I've seen so many plants like this in gardens of my city.
Know that it must be an echinodorus, but I still confuse about it's ID.

Can anyone help me to ID this echi or giving a guide on how to ID an echi?

I personally think that to ID a crypts is easy as long as you can make it flowers, 
but echi is completely different.

Full grown plants









Detailed leaf









Flowers


----------



## miremonster (Mar 26, 2006)

The IMO most advanced literature on systematics and ID of _natural_(!) Echinodorus populations is this paper: Lehtonen (2008 ): An integrative approach to species delimitation in Echinodorus
(Alismataceae) and the description of two new species. http://www.sci.utu.fi/sivustot/amazon/publications/articles/pdf_pub/Lehtonen_2008_KBull.pdf
This treatment has only few pictures of the plants. A lot of detailed and exact drawings is in the Echinodorus monography from Haynes & Holm-Nielsen (1994) (http://www.nhbs.com/flora_neotropica_volume_64_alismataceae_tefno_41981.html), although not up-to-date regarding taxonomy. 


> I personally think that to ID a crypts is easy as long as you can make it flowers,
> but echi is completely different.


Yes, it's often difficult as the characteristics aren't as visible at a glance as in crypts. It's rather the combination of several characters (e.g. number of stamens per flower + fruit stalk recurved or not + form of pellucid markings in the leaves + petiole cross section form + leaf form + ...) that's important for Echinodorus species recognition.

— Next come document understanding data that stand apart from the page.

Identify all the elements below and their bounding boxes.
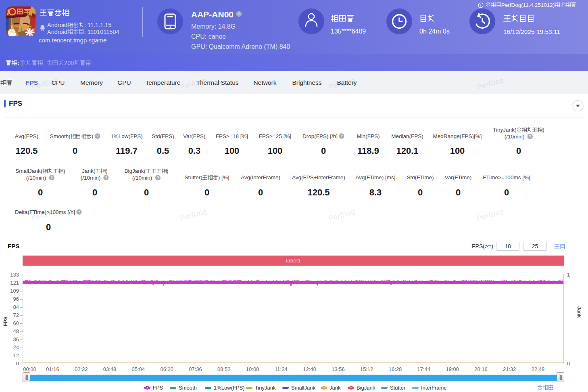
svg-text:i: i	[238, 12, 240, 16]
svg-text:?: ?	[50, 176, 53, 180]
svg-text:?: ?	[529, 134, 531, 138]
svg-text:?: ?	[78, 210, 80, 214]
svg-text:?: ?	[340, 134, 343, 138]
svg-text:?: ?	[96, 134, 98, 138]
svg-text:?: ?	[105, 176, 107, 180]
svg-text:?: ?	[156, 176, 159, 180]
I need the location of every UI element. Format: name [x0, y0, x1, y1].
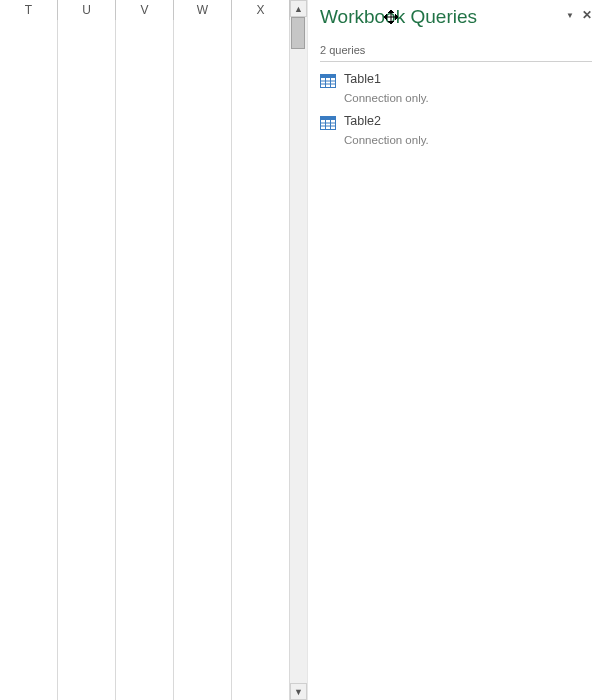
cell[interactable]: [58, 140, 116, 160]
cell[interactable]: [58, 480, 116, 500]
cell[interactable]: [58, 460, 116, 480]
cell[interactable]: [232, 240, 290, 260]
cell[interactable]: [232, 400, 290, 420]
cell[interactable]: [174, 300, 232, 320]
cell[interactable]: [174, 560, 232, 580]
cell[interactable]: [116, 600, 174, 620]
cell[interactable]: [232, 560, 290, 580]
cell[interactable]: [0, 640, 58, 660]
cell[interactable]: [116, 220, 174, 240]
cell[interactable]: [58, 400, 116, 420]
cell[interactable]: [174, 320, 232, 340]
cell[interactable]: [58, 640, 116, 660]
cell[interactable]: [174, 420, 232, 440]
cell[interactable]: [174, 620, 232, 640]
cell[interactable]: [174, 400, 232, 420]
cell[interactable]: [58, 560, 116, 580]
cell[interactable]: [116, 540, 174, 560]
cell[interactable]: [116, 380, 174, 400]
cell[interactable]: [58, 60, 116, 80]
cell[interactable]: [58, 20, 116, 40]
cell[interactable]: [116, 300, 174, 320]
cell[interactable]: [232, 600, 290, 620]
cell[interactable]: [116, 260, 174, 280]
cell[interactable]: [174, 120, 232, 140]
cell[interactable]: [0, 140, 58, 160]
cell[interactable]: [0, 580, 58, 600]
cell[interactable]: [232, 40, 290, 60]
cell[interactable]: [0, 480, 58, 500]
cell[interactable]: [174, 380, 232, 400]
cell[interactable]: [0, 380, 58, 400]
cell[interactable]: [0, 80, 58, 100]
cell[interactable]: [116, 200, 174, 220]
cell[interactable]: [0, 520, 58, 540]
cell[interactable]: [174, 480, 232, 500]
cell[interactable]: [0, 160, 58, 180]
cell[interactable]: [174, 40, 232, 60]
cell[interactable]: [232, 340, 290, 360]
cell[interactable]: [58, 420, 116, 440]
cell[interactable]: [232, 500, 290, 520]
column-header[interactable]: T: [0, 0, 58, 20]
cell[interactable]: [58, 540, 116, 560]
cell[interactable]: [116, 680, 174, 700]
cell[interactable]: [116, 80, 174, 100]
cell[interactable]: [116, 240, 174, 260]
cell[interactable]: [232, 520, 290, 540]
cell[interactable]: [174, 340, 232, 360]
cell[interactable]: [116, 340, 174, 360]
cell[interactable]: [116, 580, 174, 600]
cell[interactable]: [174, 180, 232, 200]
cell[interactable]: [58, 280, 116, 300]
pane-menu-dropdown[interactable]: ▼: [566, 11, 574, 20]
cell[interactable]: [58, 600, 116, 620]
cell[interactable]: [232, 60, 290, 80]
cell[interactable]: [0, 560, 58, 580]
cell[interactable]: [174, 280, 232, 300]
cell[interactable]: [116, 40, 174, 60]
cell[interactable]: [0, 260, 58, 280]
cell[interactable]: [58, 580, 116, 600]
cell[interactable]: [174, 660, 232, 680]
cell[interactable]: [0, 280, 58, 300]
cell[interactable]: [174, 220, 232, 240]
cell[interactable]: [232, 320, 290, 340]
cell[interactable]: [58, 300, 116, 320]
cell[interactable]: [174, 520, 232, 540]
cell[interactable]: [174, 440, 232, 460]
cell[interactable]: [0, 200, 58, 220]
cell[interactable]: [232, 640, 290, 660]
cell[interactable]: [174, 500, 232, 520]
cell[interactable]: [232, 100, 290, 120]
cell[interactable]: [58, 220, 116, 240]
cell[interactable]: [0, 340, 58, 360]
cell[interactable]: [58, 440, 116, 460]
cell[interactable]: [174, 200, 232, 220]
cell[interactable]: [232, 440, 290, 460]
cell[interactable]: [232, 360, 290, 380]
cell[interactable]: [0, 680, 58, 700]
cell[interactable]: [174, 360, 232, 380]
cell[interactable]: [174, 600, 232, 620]
cell[interactable]: [116, 320, 174, 340]
cell[interactable]: [0, 620, 58, 640]
column-header[interactable]: X: [232, 0, 290, 20]
cell[interactable]: [116, 20, 174, 40]
cell[interactable]: [232, 220, 290, 240]
cell[interactable]: [174, 60, 232, 80]
cell[interactable]: [0, 40, 58, 60]
cell[interactable]: [0, 400, 58, 420]
cell[interactable]: [232, 160, 290, 180]
cell[interactable]: [232, 120, 290, 140]
cell[interactable]: [58, 680, 116, 700]
cell[interactable]: [174, 100, 232, 120]
cell[interactable]: [116, 160, 174, 180]
cell[interactable]: [232, 180, 290, 200]
cell[interactable]: [174, 680, 232, 700]
cell[interactable]: [0, 60, 58, 80]
query-item[interactable]: Table2Connection only.: [320, 112, 592, 146]
cell[interactable]: [58, 240, 116, 260]
cell[interactable]: [58, 320, 116, 340]
cell[interactable]: [0, 540, 58, 560]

But ID of _cultivated_ Echis poses much problems, as many are actually hybrids, even if labeled as species. Apparently often unintentional or unnoticed crossings happened in culture. Also in the nature Echinodorus hybrids are frequent, as S. Lehtonen wrote. So Echi ID is often approximate.

Your plant has large roundish heart-shaped leaves and large flowers with many (much more than 12) stamens. I think it's something near _Echinodorus floribundus_ (= E. grandiflorus ssp. aureus = "E. grandiflorus" in older aquarium literature), although some other features have to be checked, as form of pellucid markings (laticifers) in pressed leaves (points in E. floribundus, lines e.g. in E. cordifolius). Plants like this are often also labeled as "E. cordifolius" in nurseries but don't belong to this species.

Your plant may be no pure E. floribundus as the inflorescences lay down, a feature that can be seen e.g. in E. cordifolius. Typical E. floribundus has rather upright inflorescences.


----------